Obviously, a dryer without a vent is of higher value than actually drying your clothes in a timely manner. See what I’m learning here people? I will need to hire someone once a week to empty the water container on the dryer every few hours. You all know how distraction is my middle name, right?

When a close friend wrote, using the term white electrical goods in a sentence, H did what all good husbands do. He Googled it.

It turns out there are white goods—major appliances, brown goods—small appliances and shiny goods—consumer electronics (or all the stuff that matters to my son).  See how I taught you something there?

And for an added bonus, we discovered an electric chimney is also a hood over the stove.

Wearing damp clothes could be the new vogue, that’s the kind of stuff I’m pondering now. That and how the English language can seem so foreign.

Another friend wrote to tell me she washes her clothes in the shower each week. She wasn’t complaining, just making a comment.

Cue crickets chirping.

And my heart being humbled.

I know, this is a first world problem, this need for comfort and security. Truthfully, when I got her email about washing clothes in a bucket, I repented. I asked God to forgive me for putting ALL THE THINGS on the top of my list instead of trusting Him with my idealism.

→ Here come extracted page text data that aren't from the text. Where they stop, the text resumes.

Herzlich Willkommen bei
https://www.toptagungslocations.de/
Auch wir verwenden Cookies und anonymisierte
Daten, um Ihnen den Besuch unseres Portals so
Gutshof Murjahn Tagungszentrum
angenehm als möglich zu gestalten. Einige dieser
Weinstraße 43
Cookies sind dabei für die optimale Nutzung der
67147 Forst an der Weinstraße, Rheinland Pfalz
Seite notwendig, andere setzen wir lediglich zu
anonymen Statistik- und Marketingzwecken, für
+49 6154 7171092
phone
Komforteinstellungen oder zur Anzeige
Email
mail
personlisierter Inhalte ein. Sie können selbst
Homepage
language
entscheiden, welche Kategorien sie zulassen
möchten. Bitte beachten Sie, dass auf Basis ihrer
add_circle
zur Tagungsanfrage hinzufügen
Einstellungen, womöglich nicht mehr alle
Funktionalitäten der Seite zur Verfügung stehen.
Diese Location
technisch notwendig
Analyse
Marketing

And when I hear from friends in the US, I get loads of empathy (which I covet, let’s be honest).

Seriously, one friend wrote something profound that brought tears when I read it. “Don’t compare, though – don’t diminish your loss. It’s still a gift that God values because it means something to you to let it go for Him. I’m right there with you.”


Sacrifice looks different for everyone but the pain in letting go is common to all of us.

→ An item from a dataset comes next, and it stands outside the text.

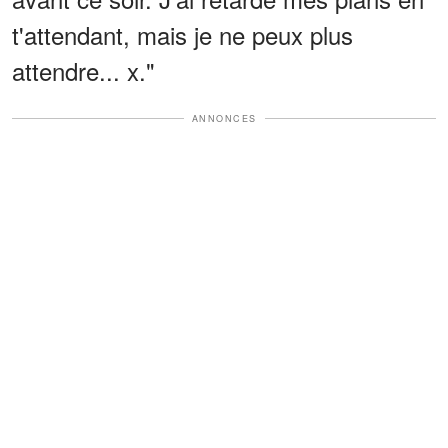
t'attendant, mais je ne peux plus
attendre... x."
ANNONCES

By giving a mite, the widow gave all of herself. When we compare the offering, we diminish the value and the beauty of redemption in testing.

What I consider a sacrifice, you choose as a way of life and vice versa.  While I gasp at the hole under the sink absent a dishwasher, many of you wrote saying that you’ve hand washed dishes all your life and find the sink an altar of quiet contemplation.

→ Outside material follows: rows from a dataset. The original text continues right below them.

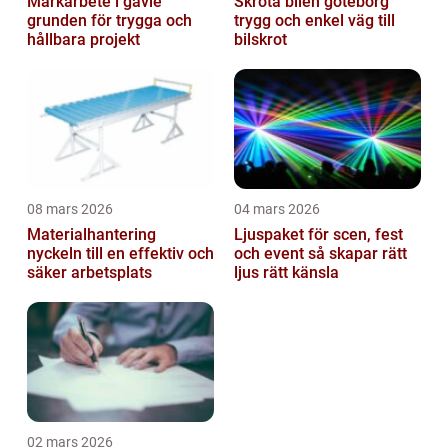
Markarbete i gävle
Skrota bilen göteborg
grunden för trygga och
trygg och enkel väg till
hållbara projekt
bilskrot
08 mars 2026
04 mars 2026
Materialhantering
Ljuspaket för scen, fest
nyckeln till en effektiv och
och event så skapar rätt
säker arbetsplats
ljus rätt känsla
02 mars 2026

Mostly, your responses are a great awakening that all of life teeters on perspective. The way we respond when our perspectives don’t match is what matters most to Jesus.







I won’t be sharing my posts on social networking channels daily because who wants to see that much of me, really? If you want to follow our adventure to London subscribe to the blog in the side bar and posts will slide quietly into you inbox. Start from the beginning of the series here.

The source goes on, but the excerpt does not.